Mention the Armchair
Call your opponent an 'armchair' something. Armchair psychologist, armchair shrink, armchair historian. Whatever. Indicates that the other party is sheltered, lazy, housebound, nerdy, reclusive, uninformed, unhealthy, and out of touch, whereas you are out there with your sleeves rolled up, down in the muck with the other therapists and archaeologists and coal miners. When there is digging to be done you get out there and dig, you don't just sit in the comfy chair and ponder.
Moral One-upmanship
If people disagree with you, accuse them of Eurocentrism or elitism or intolerance or narrowness or conventional thinking or scientism or homophobia.
Pat yourself on the back
Say things like "This is a trivial issue, there are much more important battles to fight," and then go right on arguing. That way you give yourself credit for having a sense of proportion but still get to go on trying to win the argument.
Pave With Good Intentions
Make it clear that you mean very well, that all the benevolence and right feeling and compassion and tolerance are on your side, and all the other thing on your opponent's.
Play the theory card
Talk about 'theory' a lot. Use the word 'theory' in every sentence. Say 'theory' with a special tone of hushed reverence. Ask people if they're well up on 'theory'. Everyone will be very impressed and very intimidated.
Pretend to be amused
Say things like, 'Not at all, I'm not angry/cross/offended, I'm amused.' Pretend to find the other person hilariously ineffectual and cute. Disguise the tremor in your voice and the bulging veins on your forehead.
Repetition
If your ideas are weak, if you have neither logic nor evidence to back them up, simply keep asserting them over and over and over again. This will convince everyone that they must be true. If they were not true, surely we wouldn't keep hearing about them all the time?
Say the methodology was flawed
When your opponent presents evidence (and it always happens, so be ready) that would undermine or completely contradict your argument, simply say everyone knows the methodology of that particular study was deeply flawed. Never mind if you know nothing about it, that this is the first you've heard of the study, just say they went about it in quite, quite the wrong way. If there's another study with a different methodology that also proves you wrong, no matter, just say it again.
Translate
If your opponent talks of evidence, you talk of proof. If your opponent mentions probability, you turn that into certainty.

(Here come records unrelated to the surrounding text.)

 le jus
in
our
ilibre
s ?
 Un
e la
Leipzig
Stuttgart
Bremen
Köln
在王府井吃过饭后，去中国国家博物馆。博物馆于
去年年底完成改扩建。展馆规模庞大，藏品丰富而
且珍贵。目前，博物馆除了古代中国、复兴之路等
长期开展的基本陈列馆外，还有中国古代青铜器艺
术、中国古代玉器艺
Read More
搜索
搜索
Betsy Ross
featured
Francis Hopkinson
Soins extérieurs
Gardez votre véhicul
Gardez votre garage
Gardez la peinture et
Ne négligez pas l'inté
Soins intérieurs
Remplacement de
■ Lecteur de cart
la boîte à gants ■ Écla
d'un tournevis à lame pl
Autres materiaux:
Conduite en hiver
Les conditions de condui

If your opponent disagrees with your facts, say your opponent is offended. If your opponent claims to know something about the topic under discussion, call your opponent an elitist.
Translate Even More When the Subject is Religion
If someone expresses doubts about the truth claims of religion, translate that into a statement that science can solve all of humanity's problems, and mock the statement. When your opponent disavows that statement, ignore the disavowal and continue the mockery. Eventually your opponent will get bored and leave the field.

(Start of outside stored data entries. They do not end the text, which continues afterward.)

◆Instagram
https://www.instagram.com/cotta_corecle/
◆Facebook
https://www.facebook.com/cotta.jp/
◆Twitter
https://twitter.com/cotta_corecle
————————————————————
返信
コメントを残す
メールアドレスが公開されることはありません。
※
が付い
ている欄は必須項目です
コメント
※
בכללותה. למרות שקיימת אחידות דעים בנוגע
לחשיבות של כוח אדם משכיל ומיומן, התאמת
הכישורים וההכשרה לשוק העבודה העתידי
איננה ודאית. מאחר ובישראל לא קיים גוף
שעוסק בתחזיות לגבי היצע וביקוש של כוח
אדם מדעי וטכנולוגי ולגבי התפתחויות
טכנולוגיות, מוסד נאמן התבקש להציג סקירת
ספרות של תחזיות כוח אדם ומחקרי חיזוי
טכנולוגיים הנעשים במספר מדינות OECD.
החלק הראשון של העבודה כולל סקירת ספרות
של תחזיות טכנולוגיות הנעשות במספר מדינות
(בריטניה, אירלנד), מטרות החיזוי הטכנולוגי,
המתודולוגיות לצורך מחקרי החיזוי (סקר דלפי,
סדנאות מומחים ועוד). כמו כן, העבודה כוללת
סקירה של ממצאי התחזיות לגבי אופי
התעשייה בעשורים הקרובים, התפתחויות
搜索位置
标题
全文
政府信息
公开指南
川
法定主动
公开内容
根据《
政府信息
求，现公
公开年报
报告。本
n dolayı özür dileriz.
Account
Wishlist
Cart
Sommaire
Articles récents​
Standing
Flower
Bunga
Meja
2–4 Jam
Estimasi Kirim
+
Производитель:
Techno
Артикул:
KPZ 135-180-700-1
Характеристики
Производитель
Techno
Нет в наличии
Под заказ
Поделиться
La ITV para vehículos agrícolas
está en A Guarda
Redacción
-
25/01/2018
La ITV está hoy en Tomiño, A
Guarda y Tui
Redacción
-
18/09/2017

Use 'Obscure' as a First Name
Always refer to people who disagree with you (unless they are so undeniably famous it simply won't work) as 'obscure' while referring to people who agree with you as 'notable' (which sounds so much more dignified than 'famous'). E.g. if you have call to mention the Sokal hoax, be sure to say 'an obscure physicist named Alan Sokal', as if obscurity were not the natural state of nearly all physicists and indeed academics generally.
Use obscurity
Generate such a tangled clot of verbiage that opponents cannot be sure you haven't said something profound.